Life sciences companies are simultaneously facing three separate, but related forces that will shape the way that they collect and monitor data on the patient/caregiver experience in clinical trials.
First, in accordance with the 21st Century Cures Act, the US Food and Drug Administration (FDA) is developing a series of guidance documents to address the use of patient/caregiver data in regulatory decision making. Thus, Sponsors are actively working to represent the voice of the patient in their regulatory submissions and increasingly are collecting electronic clinical outcomes assessments (eCOA) and/or electronic patient-reported outcomes (ePRO) in their clinical trials.

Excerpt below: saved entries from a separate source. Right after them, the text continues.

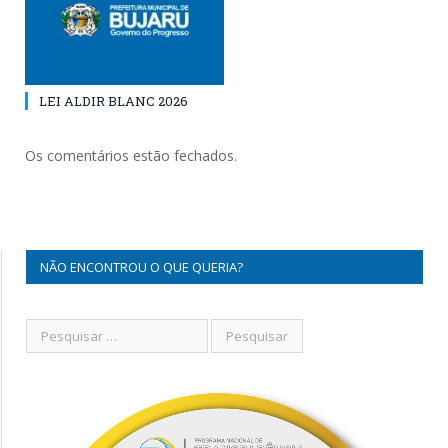
LEI ALDIR BLANC 2026
Os comentários estão fechados.
NÃO ENCONTROU O QUE QUERIA?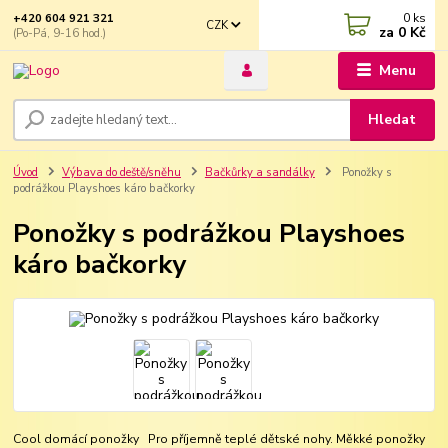
0
ks
+420 604 921 321
CZK
za
0 Kč
(Po-Pá, 9-16 hod.)
Menu
Hledat
Úvod
Výbava do deště/sněhu
Bačkůrky a sandálky
Ponožky s
podrážkou Playshoes káro bačkorky
Ponožky s podrážkou Playshoes
káro bačkorky
Cool domácí ponožky Pro příjemně teplé dětské nohy. Měkké ponožky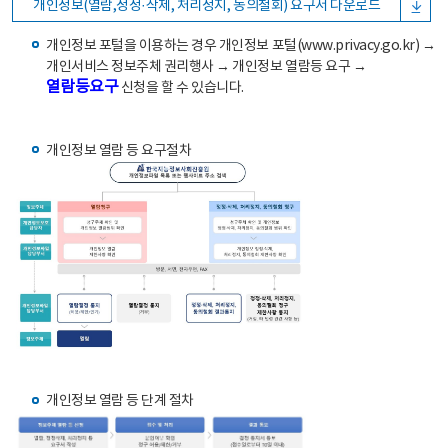
개인정보(열람,정정·삭제, 처리정지, 동의철회) 요구서 다운로드
개인정보 포털을 이용하는 경우 개인정보 포털(www.privacy.go.kr) →
개인서비스 정보주체 권리행사 → 개인정보 열람등 요구 →
열람등요구
신청을 할 수 있습니다.
개인정보 열람 등 요구절차
개인정보 열람 등 단계 절차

Second, ICH E6 R2 which was adopted in December 2016 has encouraged sponsors to adopt a more proactive approach to study design, risk management and study monitoring, particularly risk based monitoring. Many regulators have produced guidance documents, including the FDA who has most recently published a Question-and-Answer document intended to facilitate Sponsors’ implementation of Risk-Based Monitoring (RBM). This Q&A further supports the agency’s belief that “risk-based monitoring is an important tool to allow sponsors to identify and address issues during the conduct of clinical investigations.”

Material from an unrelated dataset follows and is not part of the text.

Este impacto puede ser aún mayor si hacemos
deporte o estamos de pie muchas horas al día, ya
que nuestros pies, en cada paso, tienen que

Third, the International Council for Harmonization (ICH) has published draft revisions to ICH E8 (R1) to address challenges with designing and executing trials with diverse designs and data sources. The revision emphasizes that the quality of clinical research — required to protect patients and generate reliable and meaningful data — relies on both good design and good execution. This revision also stresses the importance of Quality by Design (QbD) approach to clinical trials, and the need to rapidly identify and address systemic issues.
As the industry moves to adopt patient-centric approaches to clinical trials, there is an opportunity to adopt the best practices of QbD and risk-based methodologies to ensure that patient reported data are effectively being monitored.
In this paper, we discuss the value of using advanced technology — specifically Centralized Statistical Monitoring technology such as - Medidata Detect to oversee subject safety and data quality/integrity in a risk-based manner. Such monitoring is particularly relevant for the monitoring of large data sets, such as eCOA/ePRO data as all regulators agree that a risk based approach including Centralized Statistical Monitoring of data in real time may enable sponsors to be able to identify the reasons for missing data, inconsistent data, protocol violations, or protocol deviations etc. and take corrective actions to minimize the likelihood of these occurring during the remainder of the clinical investigation.